Where Guillebeau deals with small businesses which are actually small, he makes a persuasive case. Many people invest years of study and go tens of thousands in debt to get MBA’s, only to become cogs in somebody else’s machine. Yet most of us have the know-how to, as he puts it, fire our bosses. The difference between those who do so, and those who make someone else rich, often boils down to having a practical vision and a useful plan.

Yet Guillebeau demonstrates the trap our current economic system sets for would-be entrepreneurs. The sight of high-rise multinational interests creates the idea that such a model is normal. If the company that sold us our business computer can ship expensive, time-consuming, banal tasks like Customer Service to India, I can contract my manufacturing to some outside entity with a clear conscience.

I ask you: if you do that, are you still a “small” business? Just because you don’t have dozens, or hundreds, of workers on your payroll, doesn’t mean you haven’t bought into the two-tiered system that led to such outrage in Zucotti Park last year. I suggest that, in such a case, you aren’t even your own boss. If your contract manufacturer, ISP, or other external business arm wants to change the terms of your arrangement, they can literally hold you hostage.

Please don’t mistake me. I like much of Guillebeau’s work, and find his business model inspiring. Too many of us remain in unfulfilling jobs that suck our souls out through our toes, because we think we have no choice. (Not me, of course. But possibly you.) For readers who can distinguish true productivity from externalized tedium, Guillebeau makes us believe we can seize our destiny back from our corporate overlords.

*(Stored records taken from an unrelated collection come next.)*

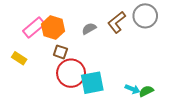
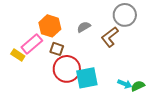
gray circle: (145, 16) -> (125, 15), moved
brown L-shape: (117, 22) -> (110, 37), moved
pink rectangle: (34, 28) -> (32, 44), moved

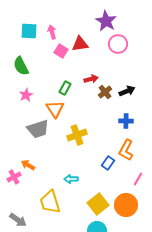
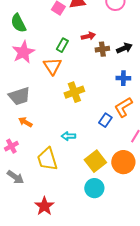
brown cross: (105, 92) -> (102, 49), turned 32
pink star: (26, 95) -> (23, 52), size x1.6
gray trapezoid: (38, 129) -> (19, 96), moved
orange L-shape: (126, 150) -> (123, 107), turned 30
pink cross: (14, 177) -> (11, 146), moved

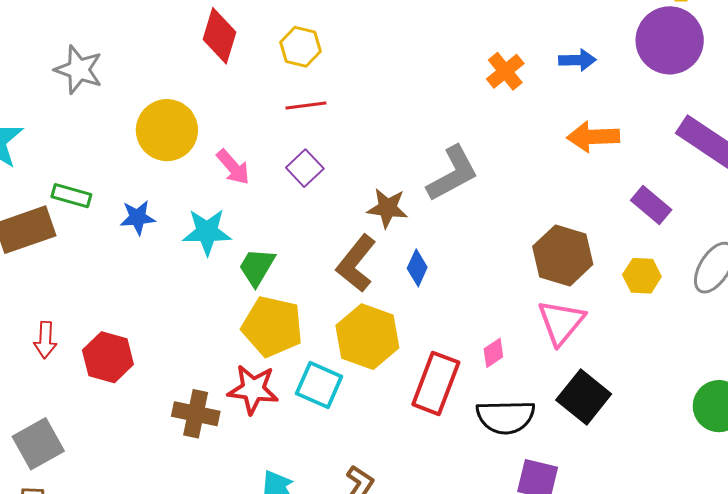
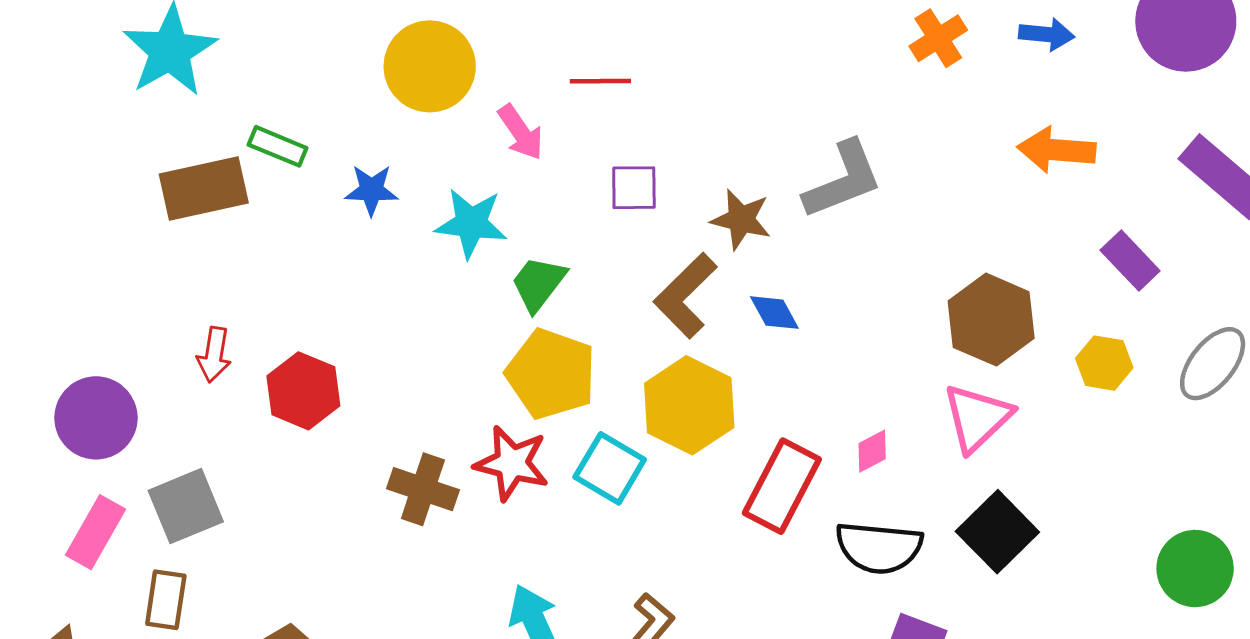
red line: (306, 105) -> (600, 81), moved
purple square: (305, 168) -> (634, 188), moved, turned 36
blue diamond: (417, 268) -> (774, 313), turned -60

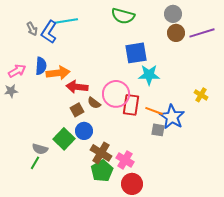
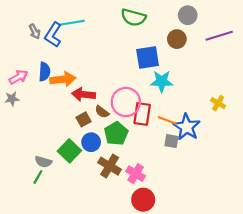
brown circle: (176, 33) -> (177, 39), moved
green pentagon: (102, 171) -> (116, 134), moved

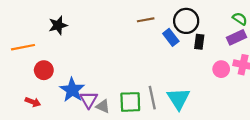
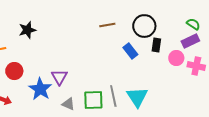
blue rectangle: (171, 37) -> (130, 51), moved
pink circle: (221, 69) -> (176, 58), moved
purple triangle: (89, 100) -> (59, 77), moved

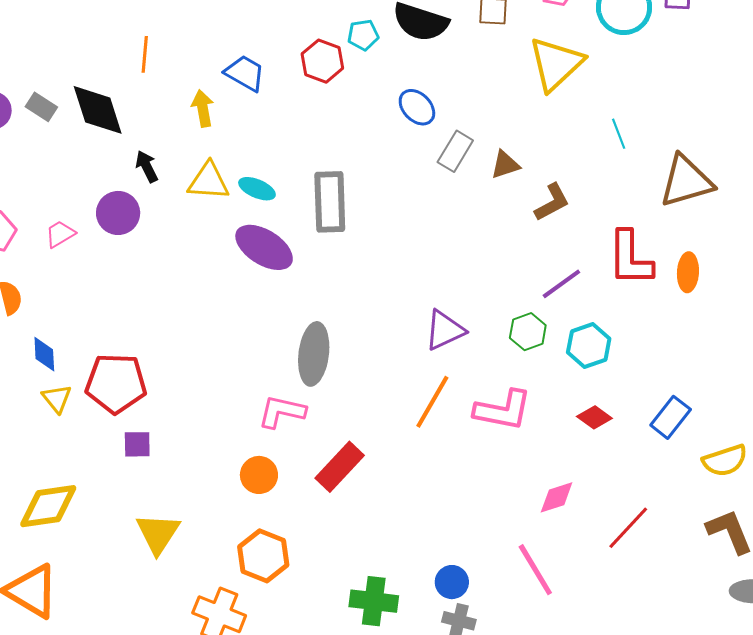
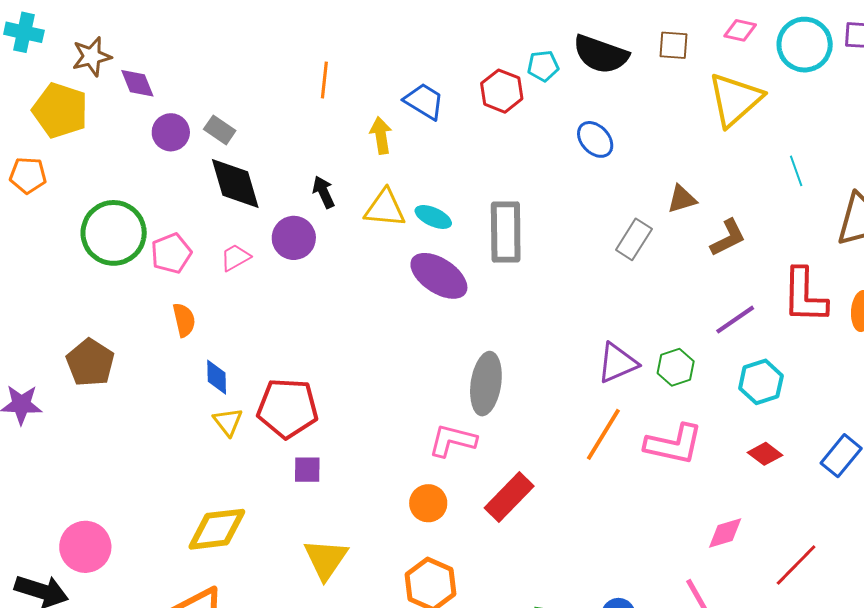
black diamond: (98, 110) -> (235, 184), moved
gray rectangle: (455, 151) -> (634, 239), moved
green hexagon: (528, 332) -> (676, 367), moved

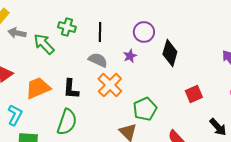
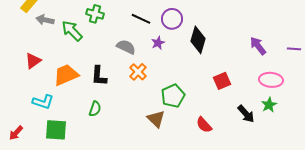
black line: (100, 32) -> (141, 19), moved, turned -66
orange cross: (110, 85) -> (138, 72), size x0.7
cyan L-shape: (15, 115) -> (43, 102), turned 80
green semicircle: (67, 122) -> (95, 109), size x0.6

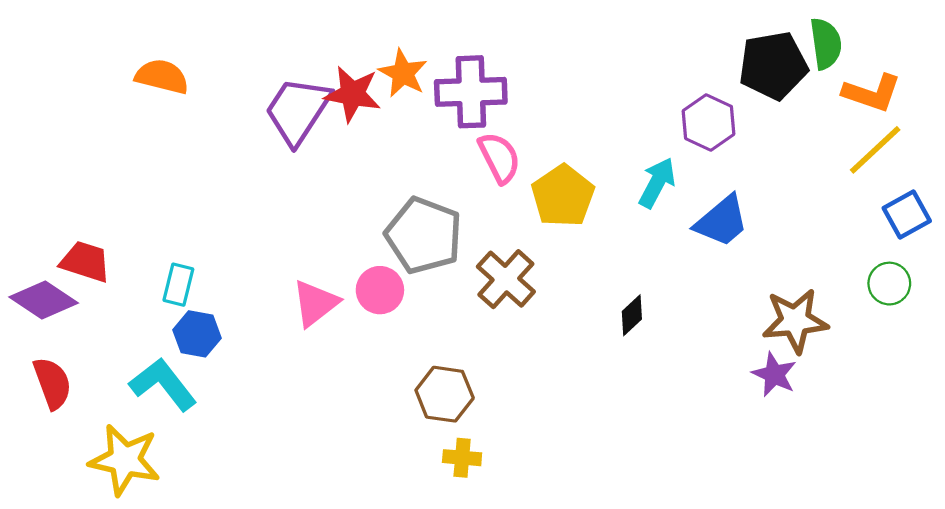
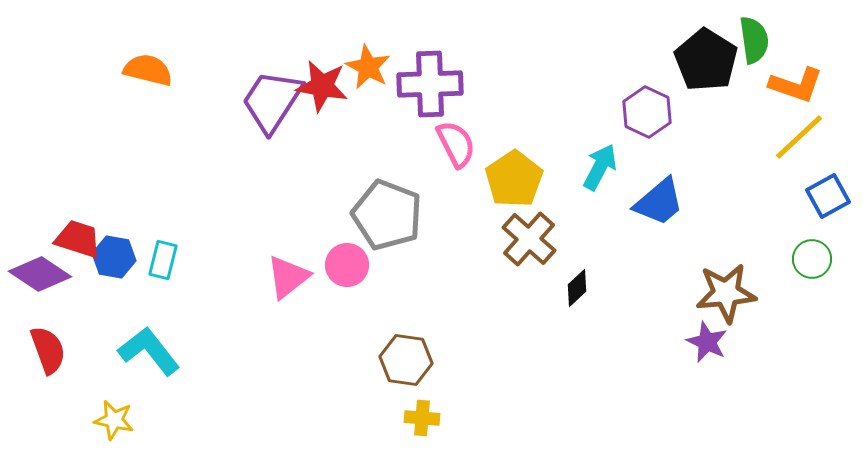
black pentagon: (773, 66) -> (706, 60), turned -30
brown cross: (506, 279) -> (529, 239), moved
blue hexagon: (197, 334) -> (114, 257), moved
yellow star: (125, 460) -> (114, 420), size x0.6

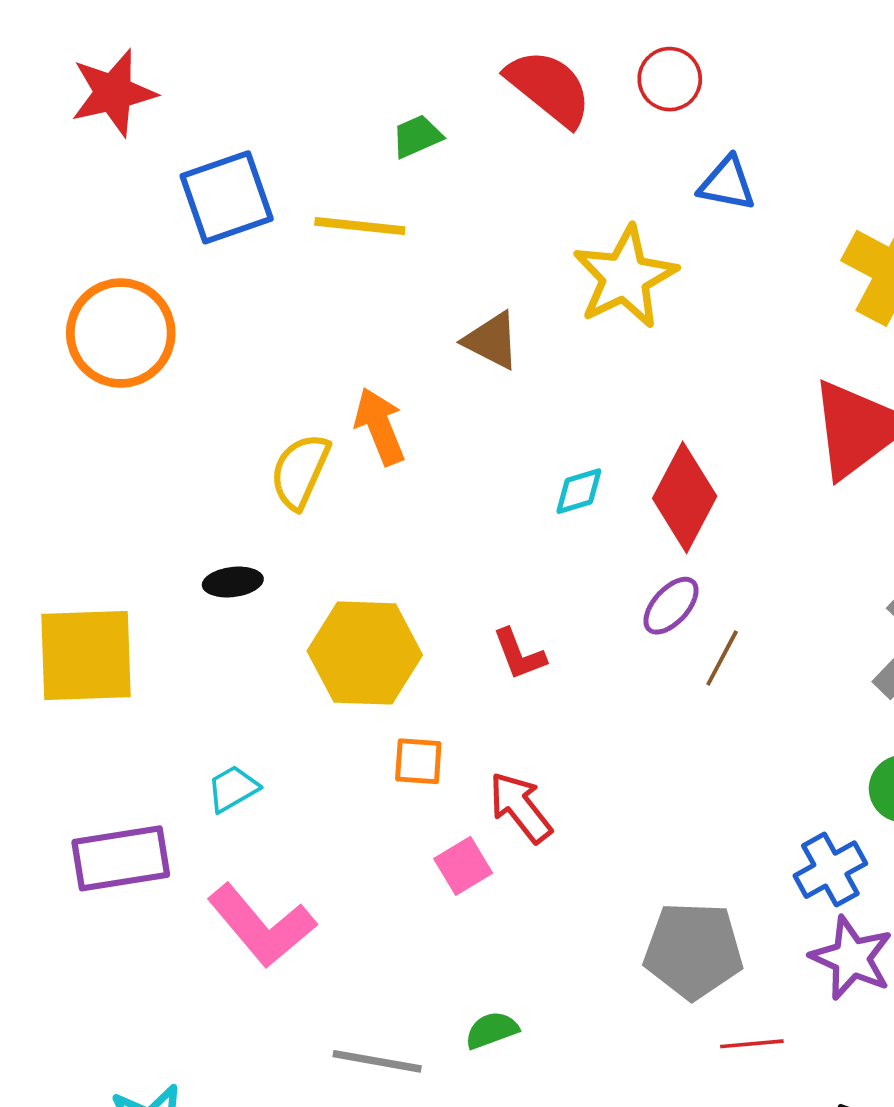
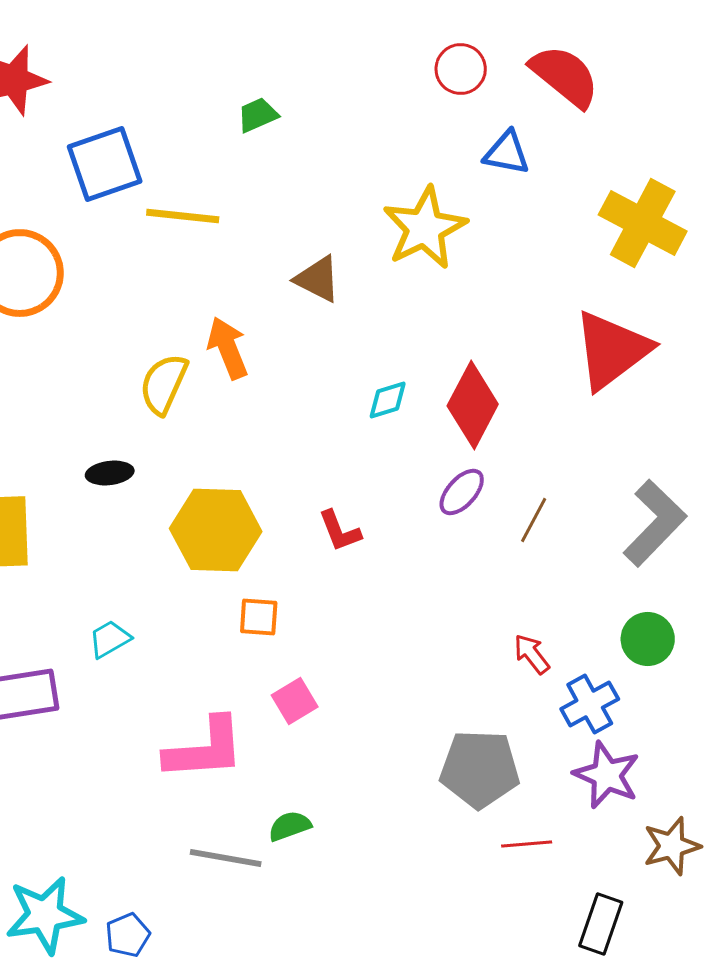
red semicircle: (549, 88) -> (565, 76), moved
yellow line: (360, 226) -> (183, 216), moved
brown line: (722, 658) -> (534, 520), moved
red arrow: (520, 807) -> (532, 654), moved, size x0.7
pink L-shape: (261, 926) -> (205, 749), moved, turned -54
green semicircle: (492, 1030) -> (290, 826), moved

Guillebeau also does a good job explaining the how-to of making a market for the product you’ve created. I enjoyed his chapters on leveraging early success into continued growth, and on how to take your microbusiness into the big boys’ world, if that’s what you want. And he does a good job of showing how to turn a business failure into a learning experience (though again, that only works when you are your own best product, instead of shucking somebody else’s output).

I just fear that, despite the good points Guillebeau makes, he overlooks too many assumptions of what being “small” means. If it means you make something, whether a product or service, which you then sell to others who can benefit from your expertise, then I like it, and want to follow on his trail. If it means externalizing tedium, and getting rich off the more glamorous parts, that’s as bad as the bosses we all want to quit, and I want no part of it.